JEAN LEE: They're such a symbolic team of people from countries that are formally enemies.

MARTIN: That's Jean Lee talking to us via Skype from Seoul, South Korea. She's a North Korea expert at the Wilson Center and one of the few Western journalists who's spent significant time in North Korea. She opened the Associated Press bureau in Pyongyang, North Korea, in 2012. And she described the emotions she felt seeing North and South Korean athletes marching together.

LEE: It is emotional. I think that people probably think I'm very cynical. I'm cynical because I've seen so much, and I understand the politics that underpin all of this. But the Korean side of me and the American side of me is also just feeling very emotional about what's been accomplished but what hasn't been accomplished.

MARTIN: Behind that symbolism is the reality that North and South Korea have not, to this day, signed a peace treaty to end the Korean War.

LEE: And this is really the backdrop of everything that is happening in this region. This war has not technically ever ended. And that gives the North Korean leader the rationale and legitimacy to build the weapons that he's building and to tell his people, we are still at war with the United States.

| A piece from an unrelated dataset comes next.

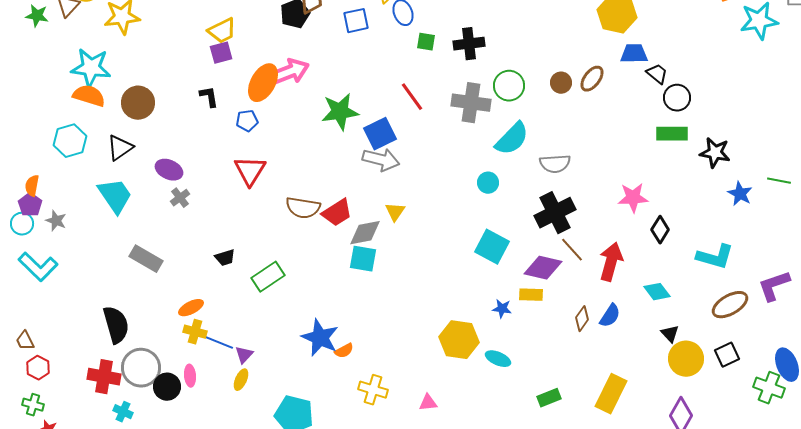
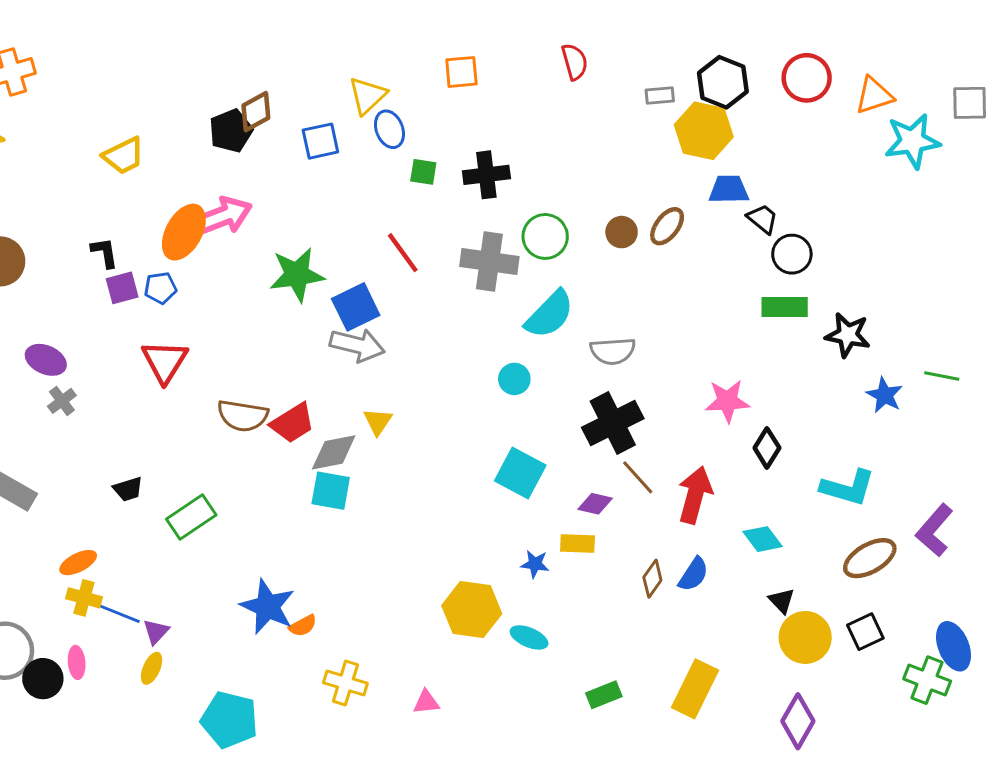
purple square: (221, 53) -> (122, 288), moved
purple diamond: (543, 268) -> (595, 504), size x0.6
purple L-shape: (774, 286) -> (934, 530), turned -30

This is so central to the North Korean ideology and really is the backdrop of what's happening in the region.

MARTIN: Given that backdrop, I asked Jean Lee how South Koreans react to see their country warming up to North Korea, at least when it comes to the Olympic Games.

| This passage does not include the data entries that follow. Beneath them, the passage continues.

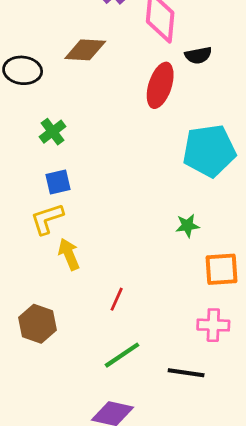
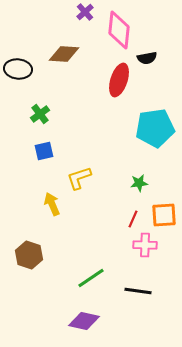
yellow L-shape: (47, 219) -> (79, 178), moved
red line: (117, 299) -> (133, 219), moved
pink cross: (213, 325) -> (145, 245), moved

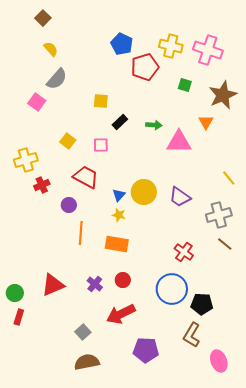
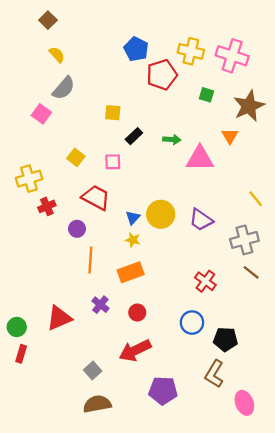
orange rectangle: (117, 244) -> (131, 272), turned -30
purple cross: (95, 284) -> (100, 305), moved
blue circle: (172, 289) -> (192, 323), size x0.7

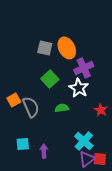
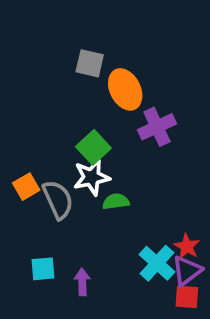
gray square: (45, 48) -> (90, 63), moved
white star: (79, 88) -> (92, 177), moved, turned 30
red star: (101, 110) -> (187, 246), moved
purple triangle: (87, 159) -> (187, 271), moved

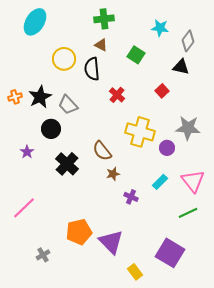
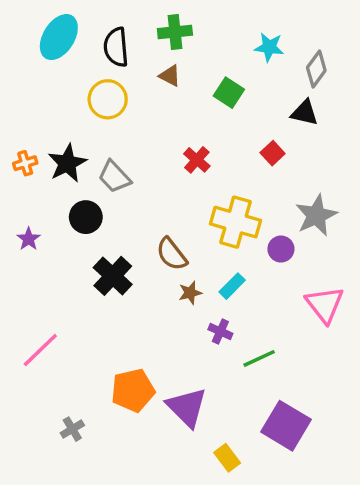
black semicircle: (92, 69) -> (116, 47), moved
gray star: (188, 128) -> (316, 215), turned -30
purple star: (27, 152) -> (29, 239), moved
cyan rectangle: (160, 182) -> (232, 286), moved
green line: (188, 213) -> (259, 358), moved

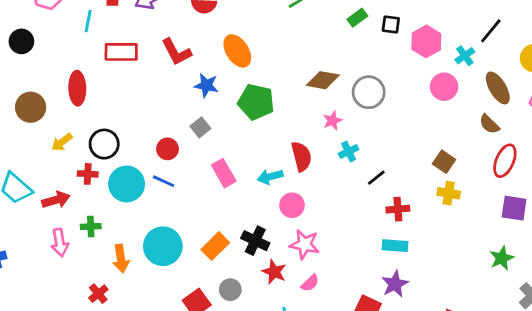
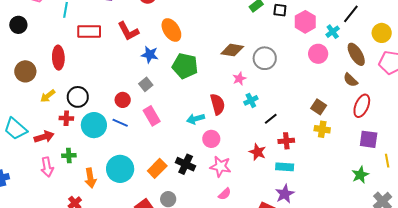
pink rectangle: (224, 173) -> (152, 116), moved
red star: (274, 272) -> (257, 152), moved

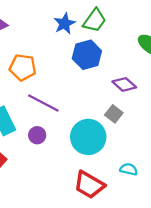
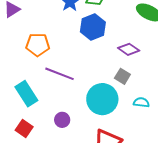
purple circle: (37, 135) -> (62, 120), moved
cyan semicircle: (129, 169) -> (141, 102), moved

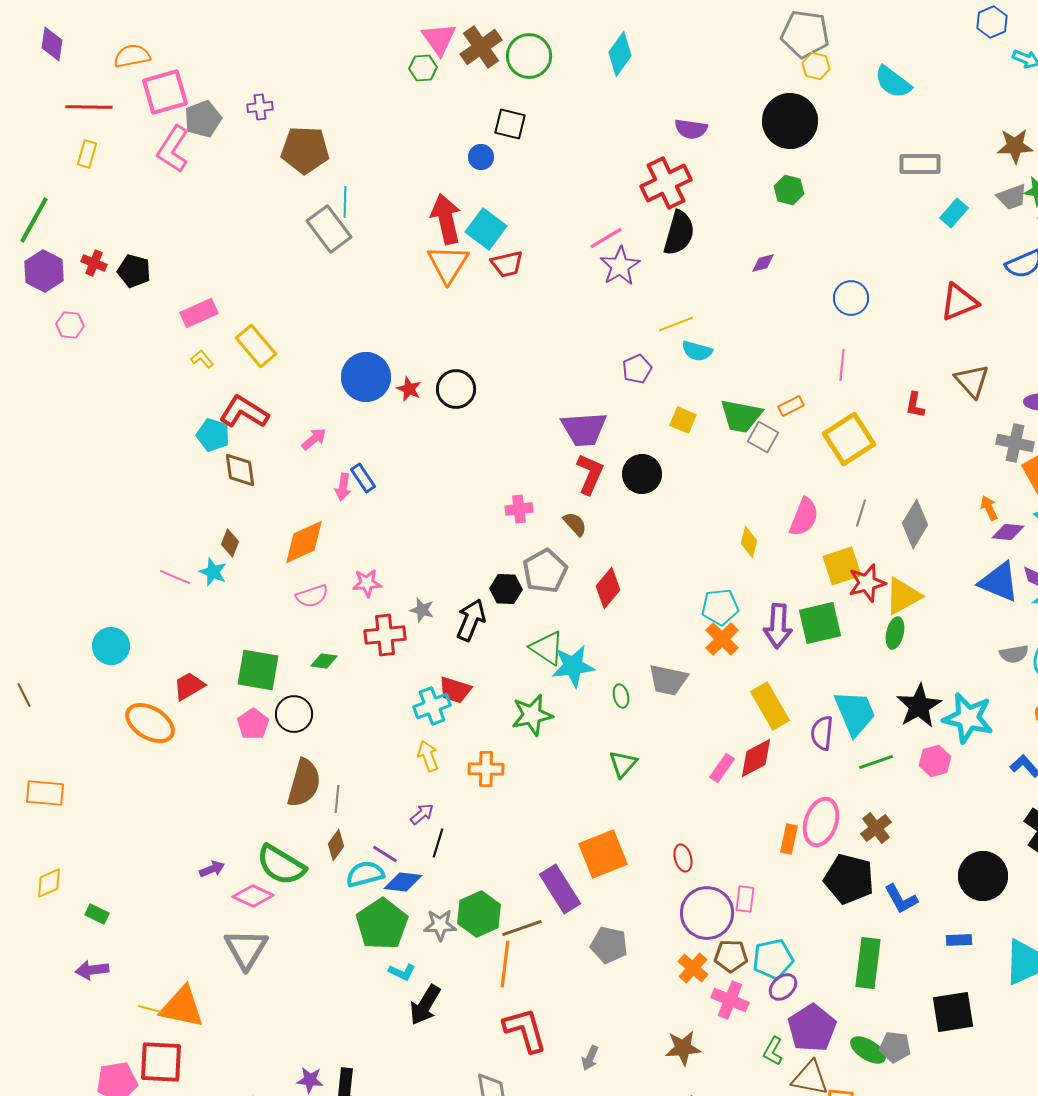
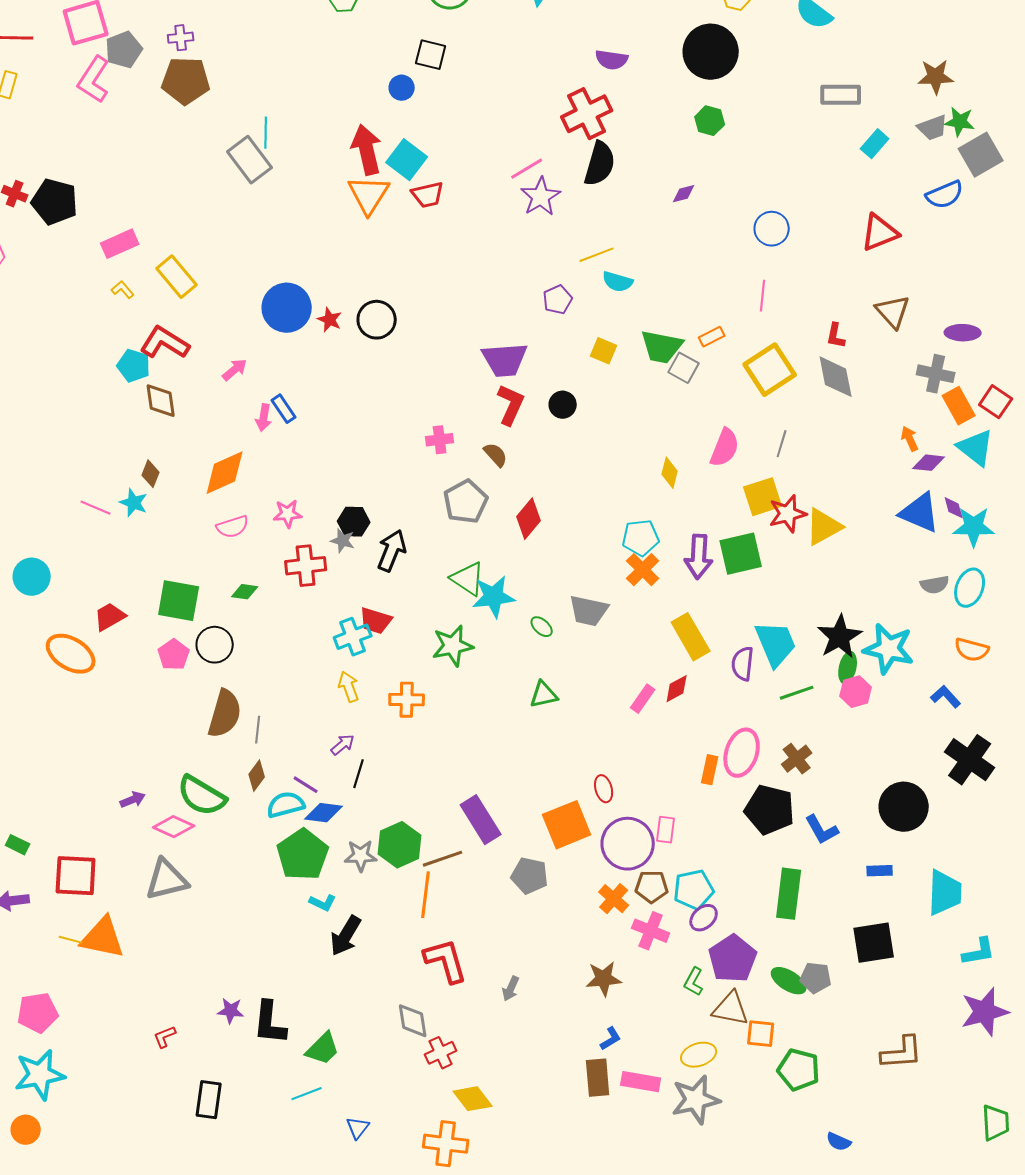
brown pentagon: (305, 150) -> (186, 81), moved
black pentagon: (134, 271) -> (55, 202), size x1.4
black circle: (642, 474) -> (563, 405), size x0.7
gray diamond: (915, 524) -> (836, 377), moved, turned -42
black hexagon: (506, 589) -> (354, 522), moved
green ellipse: (895, 633) -> (848, 668), moved
green ellipse: (621, 696) -> (542, 627), turned -35
red diamond: (756, 758) -> (677, 689), size x0.7
green triangle: (623, 764) -> (544, 695), turned 36
orange square: (603, 854) -> (567, 825), moved
gray triangle: (246, 949) -> (167, 880), turned 45
red square: (161, 1062) -> (76, 876), moved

LEE: When we look at it from the outside, it seems so picture-perfect. It's like you've got the Koreans marching in together under this unified flag. You've got a team practicing together with all the ups and downs that come with the language difference, the culture difference, difference in training. Like, Olympics are a moment to come together and show that the Koreans are united. But what you don't see if you're looking at it from the outside is that South Koreans have much more complicated feelings.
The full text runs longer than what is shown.